(Extracted page text data)
------------
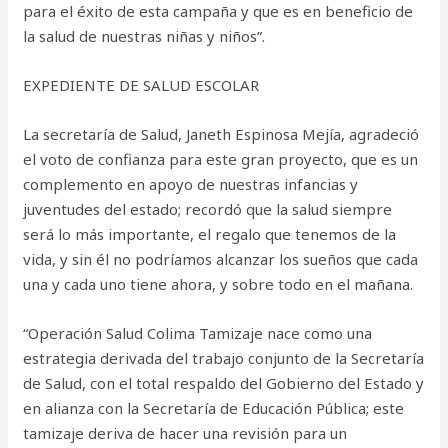
para el éxito de esta campaña y que es en beneficio de
la salud de nuestras niñas y niños”.
EXPEDIENTE DE SALUD ESCOLAR
La secretaría de Salud, Janeth Espinosa Mejía, agradeció
el voto de confianza para este gran proyecto, que es un
complemento en apoyo de nuestras infancias y
juventudes del estado; recordó que la salud siempre
será lo más importante, el regalo que tenemos de la
vida, y sin él no podríamos alcanzar los sueños que cada
una y cada uno tiene ahora, y sobre todo en el mañana.
“Operación Salud Colima Tamizaje nace como una
estrategia derivada del trabajo conjunto de la Secretaría
de Salud, con el total respaldo del Gobierno del Estado y
en alianza con la Secretaría de Educación Pública; este
tamizaje deriva de hacer una revisión para un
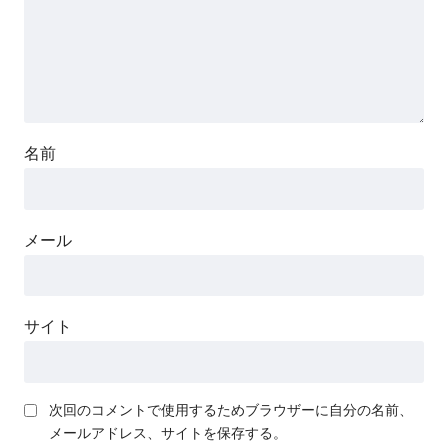
名前
メール
サイト
次回のコメントで使用するためブラウザーに自分の名前、
メールアドレス、サイトを保存する。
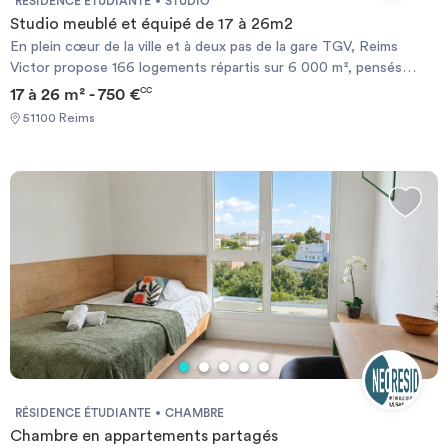
RÉSIDENCE ÉTUDIANTE
STUDIO
Studio meublé et équipé de 17 à 26m2
En plein cœur de la ville et à deux pas de la gare TGV, Reims
Victor propose 166 logements répartis sur 6 000 m², pensés
comme un véritable lieu de vie. La résidence offre des studios,
17 à 26 m² - 750 €
CC
des appartements de deux pièces ou des chambres en
51100 Reims
colocation, ainsi que des équipements variés : fitness, salle de
cinéma, rooftop, restaurant de 80 couverts et espace de
coworking accessibles au public. Un cadre idéal pour un quotidien
simple, confortable et stimulant.
RÉSIDENCE ÉTUDIANTE
CHAMBRE
Chambre en appartements partagés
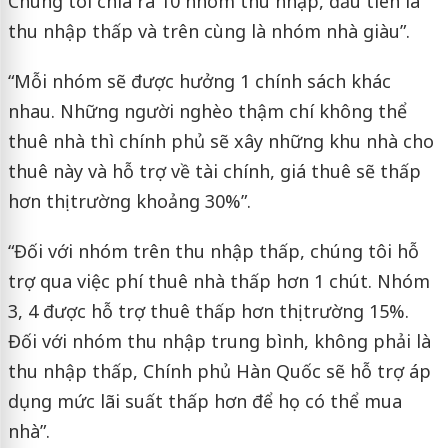
Chúng tôi chia ra 10 nhóm thu nhập, đầu tiên là
thu nhập thấp và trên cùng là nhóm nhà giàu”.
“Mỗi nhóm sẽ được hưởng 1 chính sách khác
nhau. Những người nghèo thậm chí không thể
thuê nhà thì chính phủ sẽ xây những khu nhà cho
thuê này và hỗ trợ về tài chính, giá thuê sẽ thấp
hơn thị trường khoảng 30%”.
“Đối với nhóm trên thu nhập thấp, chúng tôi hỗ
trợ qua việc phí thuê nhà thấp hơn 1 chút. Nhóm
3, 4 được hỗ trợ thuê thấp hơn thị trường 15%.
Đối với nhóm thu nhập trung bình, không phải là
thu nhập thấp, Chính phủ Hàn Quốc sẽ hỗ trợ áp
dụng mức lãi suất thấp hơn để họ có thể mua
nhà”.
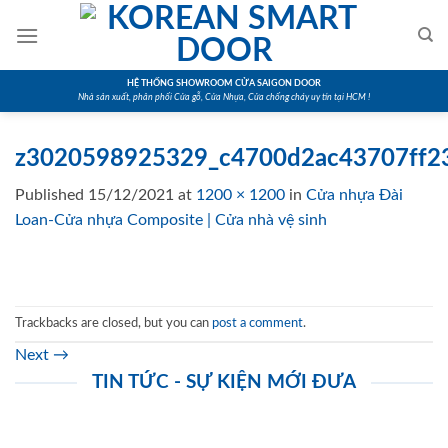
Skip
to
content
HỆ THỐNG SHOWROOM CỬA SAIGON DOOR
Nhà sản xuất, phân phối Cửa gỗ, Cửa Nhựa, Cửa chống cháy uy tín tại HCM !
z3020598925329_c4700d2ac43707ff2
Published
15/12/2021
at
1200 × 1200
in
Cửa nhựa Đài
Loan-Cửa nhựa Composite | Cửa nhà vệ sinh
Trackbacks are closed, but you can
post a comment
.
Next
→
TIN TỨC - SỰ KIỆN MỚI ĐƯA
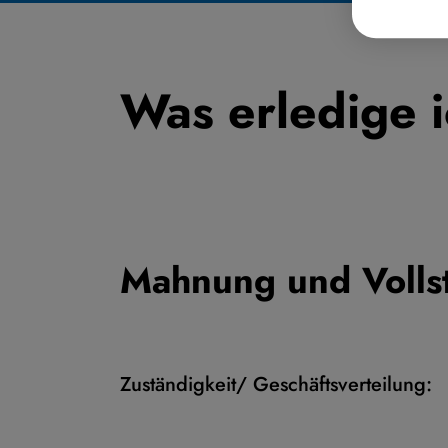
Was erledige 
Mahnung und Volls
Zuständigkeit/ Geschäftsverteilung:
------------
**Exercise:** Give back the data exactly. Skip any images.

**Answer to this task:**
para el éxito de esta campaña y que es en beneficio de
la salud de nuestras niñas y niños”.
EXPEDIENTE DE SALUD ESCOLAR
La secretaría de Salud, Janeth Espinosa Mejía, agradeció
el voto de confianza para este gran proyecto, que es un
complemento en apoyo de nuestras infancias y
juventudes del estado; recordó que la salud siempre
será lo más importante, el regalo que tenemos de la
vida, y sin él no podríamos alcanzar los sueños que cada
una y cada uno tiene ahora, y sobre todo en el mañana.
“Operación Salud Colima Tamizaje nace como una
estrategia derivada del trabajo conjunto de la Secretaría
de Salud, con el total respaldo del Gobierno del Estado y
en alianza con la Secretaría de Educación Pública; este
tamizaje deriva de hacer una revisión para un
名前
メール
サイト
次回のコメントで使用するためブラウザーに自分の名前、
メールアドレス、サイトを保存する。
RÉSIDENCE ÉTUDIANTE
STUDIO
Studio meublé et équipé de 17 à 26m2
En plein cœur de la ville et à deux pas de la gare TGV, Reims
Victor propose 166 logements répartis sur 6 000 m², pensés
comme un véritable lieu de vie. La résidence offre des studios,
17 à 26 m² - 750 €
CC
des appartements de deux pièces ou des chambres en
51100 Reims
colocation, ainsi que des équipements variés : fitness, salle de
cinéma, rooftop, restaurant de 80 couverts et espace de
coworking accessibles au public. Un cadre idéal pour un quotidien
simple, confortable et stimulant.
RÉSIDENCE ÉTUDIANTE
CHAMBRE
Chambre en appartements partagés
Chúng tôi chia ra 10 nhóm thu nhập, đầu tiên là
thu nhập thấp và trên cùng là nhóm nhà giàu”.
“Mỗi nhóm sẽ được hưởng 1 chính sách khác
nhau. Những người nghèo thậm chí không thể
thuê nhà thì chính phủ sẽ xây những khu nhà cho
thuê này và hỗ trợ về tài chính, giá thuê sẽ thấp
hơn thị trường khoảng 30%”.
“Đối với nhóm trên thu nhập thấp, chúng tôi hỗ
trợ qua việc phí thuê nhà thấp hơn 1 chút. Nhóm
3, 4 được hỗ trợ thuê thấp hơn thị trường 15%.
Đối với nhóm thu nhập trung bình, không phải là
thu nhập thấp, Chính phủ Hàn Quốc sẽ hỗ trợ áp
dụng mức lãi suất thấp hơn để họ có thể mua
nhà”.
Skip
to
content
HỆ THỐNG SHOWROOM CỬA SAIGON DOOR
Nhà sản xuất, phân phối Cửa gỗ, Cửa Nhựa, Cửa chống cháy uy tín tại HCM !
z3020598925329_c4700d2ac43707ff2
Published
15/12/2021
at
1200 × 1200
in
Cửa nhựa Đài
Loan-Cửa nhựa Composite | Cửa nhà vệ sinh
Trackbacks are closed, but you can
post a comment
.
Next
→
TIN TỨC - SỰ KIỆN MỚI ĐƯA
Was erledige 
Mahnung und Volls
Zuständigkeit/ Geschäftsverteilung:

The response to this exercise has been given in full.